Wave A
Wave A is the first move in a corrective sequence labeled A-B-C. It establishes which direction the correction will travel. Getting Wave A right is the foundation for everything that follows in the corrective phase. Wave A can subdivide into either five waves or three waves, and this distinction matters enormously. If Wave A contains five sub-waves, you are likely looking at a zigzag correction, which tends to be sharp and deep. If Wave A contains only three sub-waves, a flat correction is more probable, which means the correction will be sideways and time-consuming. Many traders miss Wave A entirely because they are still positioned with the prior trend. They see the first decline as a normal pullback. By the time they recognize a correction is underway, they are already underwater. The internal structure of Wave A gives you an early edge in determining what type of correction is forming and how deep it might go.

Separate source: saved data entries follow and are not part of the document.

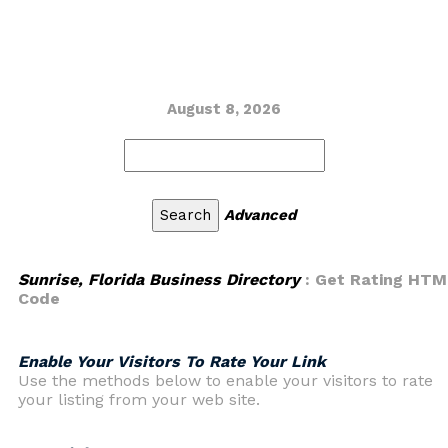
August 8, 2026
Advanced
Sunrise, Florida Business Directory
: Get Rating HTM
Code
Enable Your Visitors To Rate Your Link
Use the methods below to enable your visitors to rate
your listing from your web site.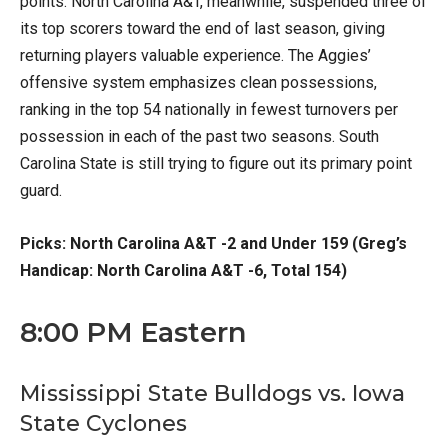
points. North Carolina A&T, meanwhile, suspended three of
its top scorers toward the end of last season, giving
returning players valuable experience. The Aggies’
offensive system emphasizes clean possessions,
ranking in the top 54 nationally in fewest turnovers per
possession in each of the past two seasons. South
Carolina State is still trying to figure out its primary point
guard.
Picks: North Carolina A&T -2 and Under 159 (Greg’s
Handicap: North Carolina A&T -6, Total 154)
8:00 PM Eastern
Mississippi State Bulldogs vs. Iowa
State Cyclones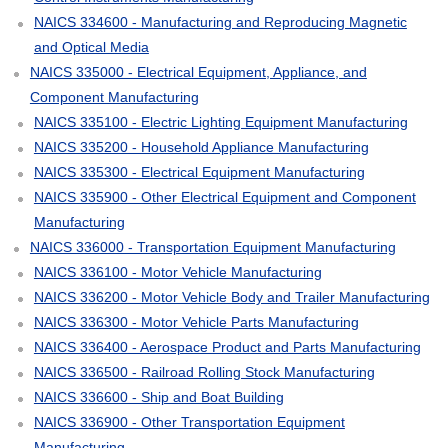
NAICS 334600 - Manufacturing and Reproducing Magnetic
and Optical Media
NAICS 335000 - Electrical Equipment, Appliance, and
Component Manufacturing
NAICS 335100 - Electric Lighting Equipment Manufacturing
NAICS 335200 - Household Appliance Manufacturing
NAICS 335300 - Electrical Equipment Manufacturing
NAICS 335900 - Other Electrical Equipment and Component
Manufacturing
NAICS 336000 - Transportation Equipment Manufacturing
NAICS 336100 - Motor Vehicle Manufacturing
NAICS 336200 - Motor Vehicle Body and Trailer Manufacturing
NAICS 336300 - Motor Vehicle Parts Manufacturing
NAICS 336400 - Aerospace Product and Parts Manufacturing
NAICS 336500 - Railroad Rolling Stock Manufacturing
NAICS 336600 - Ship and Boat Building
NAICS 336900 - Other Transportation Equipment
Manufacturing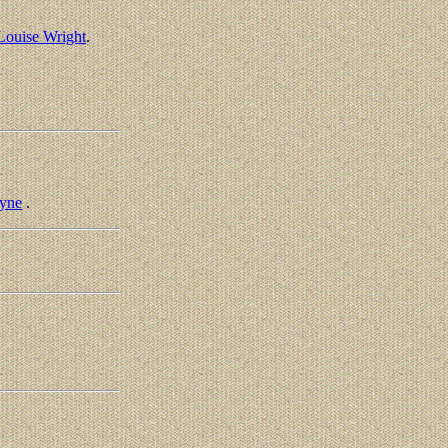
 Louise Wright
.
yne
.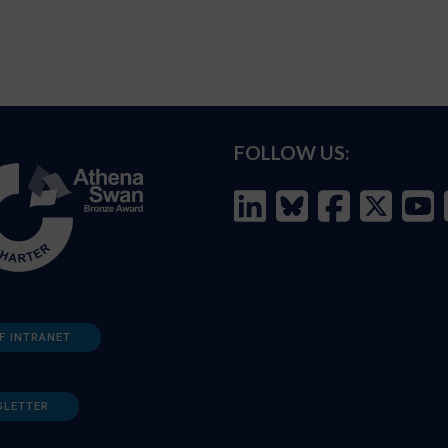
FOLLOW US:
F INTRANET
SLETTER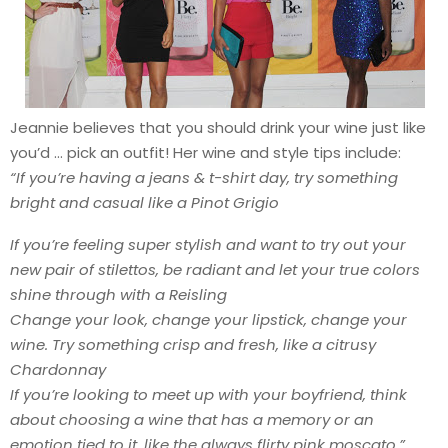
Jeannie believes that you should drink your wine just like
you’d … pick an outfit! Her wine and style tips include:
“If you’re having a jeans & t-shirt day, try something
bright and casual like a Pinot Grigio
If you’re feeling super stylish and want to try out your
new pair of stilettos, be radiant and let your true colors
shine through with a Reisling
Change your look, change your lipstick, change your
wine. Try something crisp and fresh, like a citrusy
Chardonnay
If you’re looking to meet up with your boyfriend, think
about choosing a wine that has a memory or an
emotion tied to it, like the always flirty pink moscato.”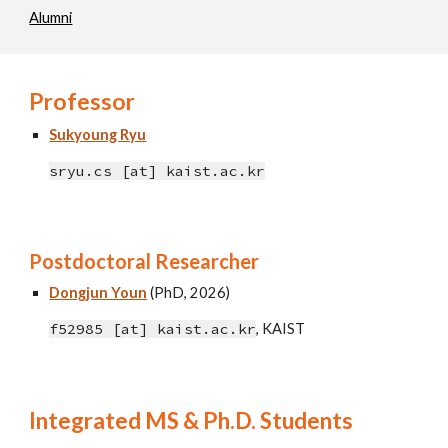
Alumni
Professor
Sukyoung Ryu
sryu.cs [at] kaist.ac.kr
Postdoctoral Researcher
Dongjun Youn
(PhD, 2026)
f52985 [at] kaist.ac.kr
,
KAIST
Integrated MS & Ph.D. Students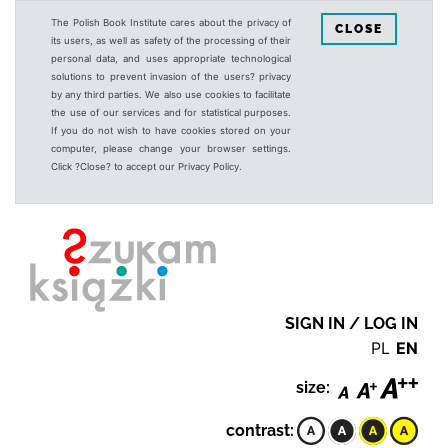
The Polish Book Institute cares about the privacy of
CLOSE
its users, as well as safety of the processing of their
personal data, and uses appropriate technological
solutions to prevent invasion of the users? privacy
by any third parties. We also use cookies to facilitate
the use of our services and for statistical purposes.
If you do not wish to have cookies stored on your
computer, please change your browser settings.
Click ?Close? to accept our Privacy Policy.
SIGN IN / LOG IN
PL
EN
size:
contrast: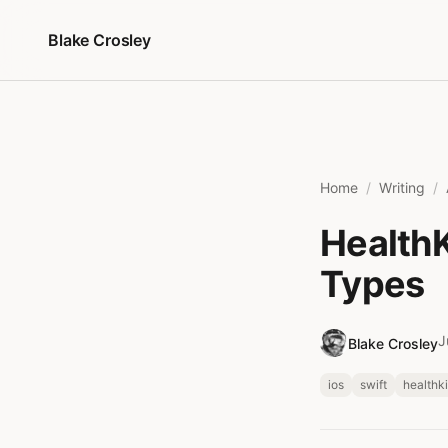
Skip to content
Blake Crosley
Home
Writing
HealthK
Types
J
Blake Crosley
ios
swift
healthki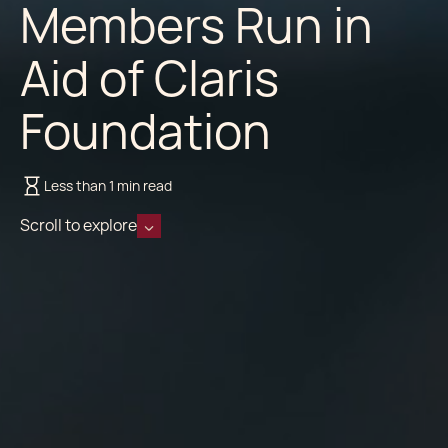
Members Run in
Aid of Claris
Foundation
Less than 1 min read
Scroll to explore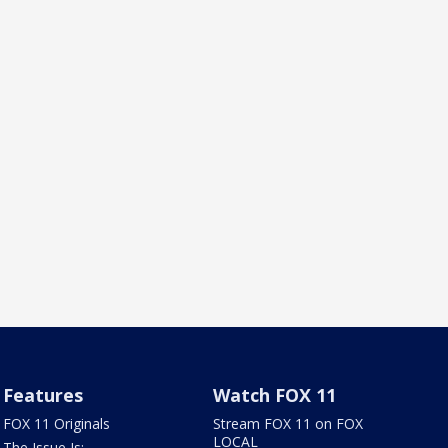
Features
Watch FOX 11
FOX 11 Originals
Stream FOX 11 on FOX
LOCAL
The Issue Is: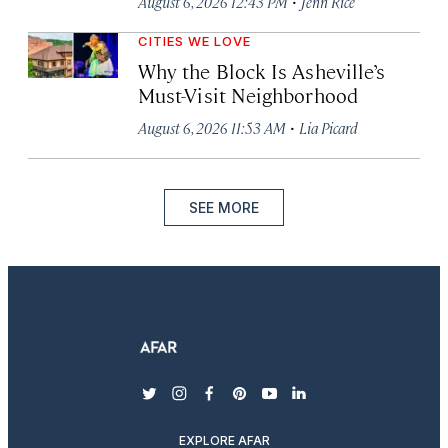
·
August 6, 2026 12:43 PM
Jenn Rice
CITIES WE LOVE
Why the Block Is Asheville’s
Must-Visit Neighborhood
·
August 6, 2026 11:53 AM
Lia Picard
SEE MORE
twitter
instagram
facebook
pinterest
youtube
linkedin
EXPLORE AFAR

After a five-wave rally in gold to $2,100, price drops to $1,980 in Wave A. You examine the internal structure and count five clear sub-waves within that decline. This tells you a zigzag correction is likely forming. You now expect Wave B to retrace 50-61.8% of Wave A (rallying back toward $2,050-$2,060) before Wave C drives price below $1,980. If Wave A had only three sub-waves, you would expect a flat correction with Wave B retracing closer to 100% of Wave A.